Theater — In the box office, Marvel and Disney’s audience focus has altered. While the entertainment behemoth has had an overwhelming grip on the film industry for more than ten years, two films have emerged victorious, unleashing excitement and passion not seen in a long time.
Barbie and Oppenheimer dominated the internet in the weeks that came before their debuts, and once the films were released to theaters, they quickly became the queen and king of cinema. They have so much power that they have an effect on the box office, raking in big sums.
Barbeinheimer on its second week
On social media months earlier, the double bill of Greta Gerwig and Christopher Nolan’s films received the nickname “Barbenheimer” and quickly gained traction. And, as it enters its second weekend, the films have met (if not gone beyond) everyone’s expectations.
“Weekend two proves the outpouring of interest in ‘Barbie’ and ‘Oppenheimer’ a week ago was not a fluke,” said Comscore senior media analyst Paul Dergarabedian.
“Both films put up second weekend numbers that would have been considered solid as debuts and reflect two of the best sophomore session holds in box office history.”
Barbie has remained popular, with domestic screenings making $93 million. It grossed over $122 million worldwide, catapulting the film to the top of the box office.
The movie, which is featuring Margot Robbie, set a new domestic second weekend record for Warner Bros.
Meanwhile, Oppenheimer continued to outperform. Cillian Murphy’s picture made $46 million in the United States, according to Comscore. As a consequence, Oppenheimer has earned more than $500 million.
Universal predicted that the film will be Christopher Nolan’s most successful non-superhero film in forty different nations. It is also projected to be his most successful film in 28 nations.
The amount of money Barbenheimer makes demonstrates that there is renewed energy, excitement, and appetite for the movie theater experience in the aftermath of the Covid outbreak, which prompted several companies to shift to streaming alternatives.
“Barbenheimer was never going to happen on your TV,” said National Association of Theater Owners president and CEO Michael O’Leary.
“You have to go into the theater to experience it.”
A rejuvenated box office and lively theaters
While the attention surrounding Barbenheimer has greatly increased profits, repeat viewings have also contributed to box office profits.
According to B&B Screens, a theater company based in the Midwest, around 2,100 people saw Barbie during the preceding two weekends, whereas 500 people saw Oppenheimer throughout its 55 locations.
The majority of people associate Hollywood with the film industry.

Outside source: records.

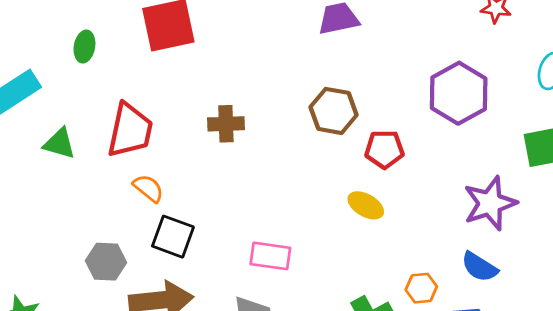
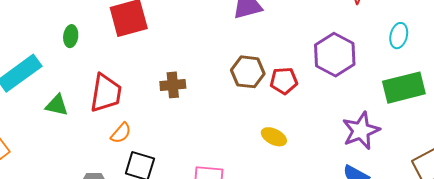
red pentagon: (384, 149) -> (284, 81), moved
orange semicircle: (148, 188) -> (121, 133), turned 95

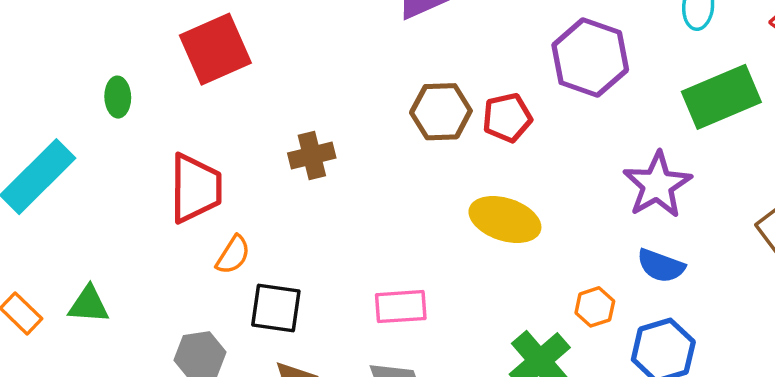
green triangle: (57, 105) -> (89, 305), moved
yellow ellipse: (274, 137) -> (505, 220), size x1.5

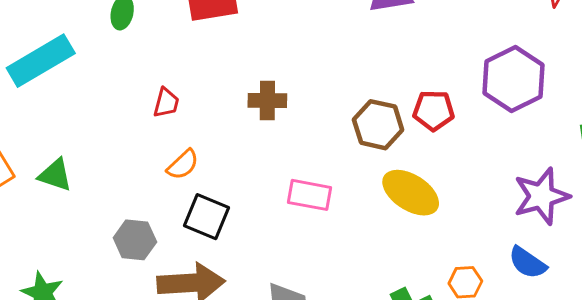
brown hexagon: (441, 112) -> (378, 125), moved
red trapezoid: (195, 188) -> (166, 103), size x0.5
pink rectangle: (401, 307) -> (309, 195), moved

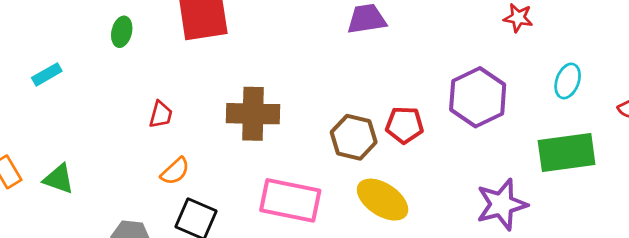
cyan rectangle: (41, 61) -> (47, 74), size x0.5
brown cross: (267, 100) -> (253, 114), size x1.5
pink rectangle: (309, 195) -> (290, 200), size x1.5

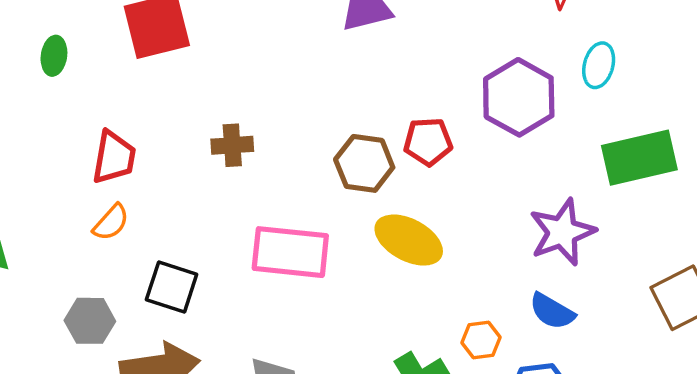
cyan ellipse: (568, 81) -> (599, 65), moved
brown cross: (253, 114) -> (232, 145), size x0.6
red trapezoid: (161, 115) -> (114, 157), size x1.5
orange semicircle: (175, 171) -> (111, 222), moved

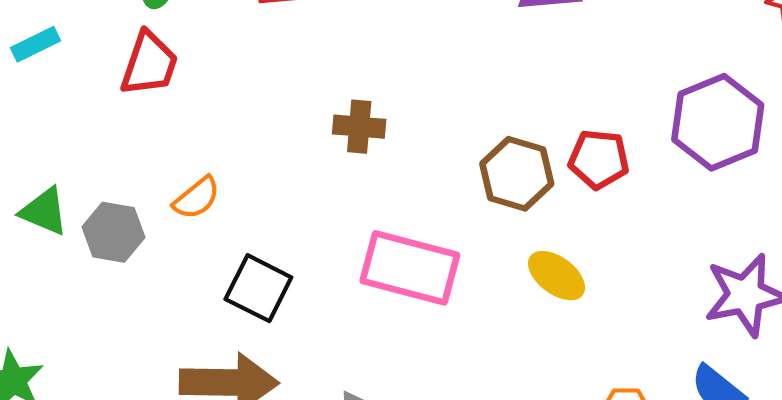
red trapezoid: (114, 157) -> (149, 64), moved
yellow ellipse: (409, 240) -> (557, 276), size x0.7
gray hexagon: (90, 321) -> (113, 232), moved

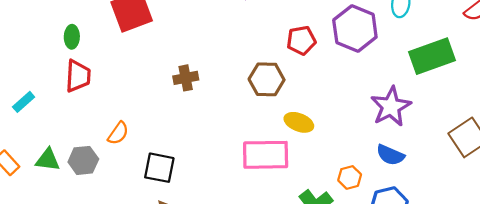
cyan rectangle: (35, 44) -> (24, 102), moved
red pentagon: (599, 159) -> (301, 40), moved
pink rectangle: (410, 268) -> (266, 155), moved

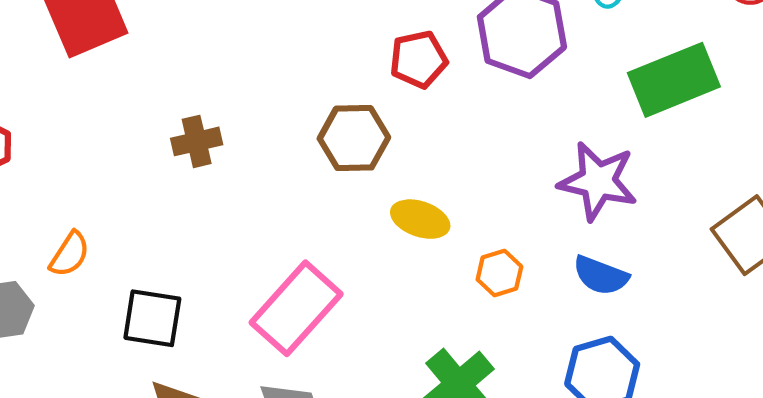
purple star: (391, 107) -> (598, 181), turned -30
pink rectangle: (266, 155) -> (296, 308), moved, turned -45
orange hexagon: (350, 177) -> (499, 273), moved

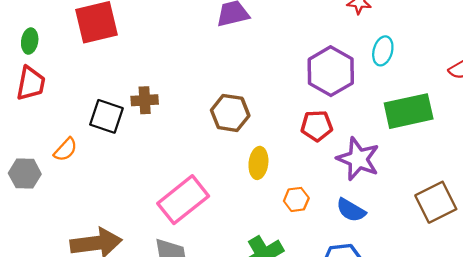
red pentagon: (419, 59) -> (317, 126), moved
yellow ellipse: (420, 219) -> (258, 163), turned 68
black square: (152, 318) -> (106, 116), moved

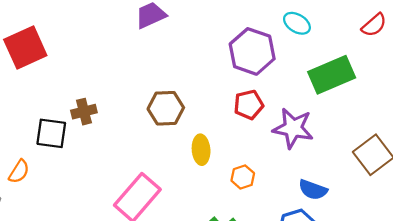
cyan ellipse: (383, 51) -> (297, 23), turned -64
blue semicircle: (351, 210) -> (313, 190), moved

The United States has traditionally had a robust movie theater culture, according to O’Leary.
Following the pandemic’s destruction of theaters and public screenings, he argues that people are ready to have an immersive experience in a theater with an exceptional projection system and surround-sound system.
According to O’Leary, Barbie and Oppenheimer will only encourage more people to keep attending to the theaters by demonstrating how amazing the theatrical experience can be.
“It’s a reawakening,” he added.
“At their core, consumers want to go see a compelling story, they want to be entertained,” explained O’Leary. “If stories resonate with people… they tell other people.”
The public’s reaction to Barbie and Oppenheimer has been mostly positive, but specialists have found one big stumbling block. As the WGA and SAG-AFTRA strikes continue, the monetary benefits are being overshadowed.
“There’s pressure to resolve (these labor disputes) because the possibility of revenue is built on the foundation of having movies and actors to promote them,” explained Dergarabedian.
“For now we have high-profile films, but that pool will be drying out.”
Furthermore, the production standstill created by the studios’ inability to collaborate is having a domino effect, potentially delaying the release dates of other projects. According to Shawn Robbins, chief analyst of Boxoffice Pro, theater chains will need to keep a “weather eye on the horizon for problems beyond their control” in the last few months of 2023 and throughout 2024.
“While it’s important to celebrate the good times right now and realize they can be a barometer for the future, it’s just as important to recognize the fight for equality by so many who play a part in creating the content we see on our screens, large and small,” Robbins added.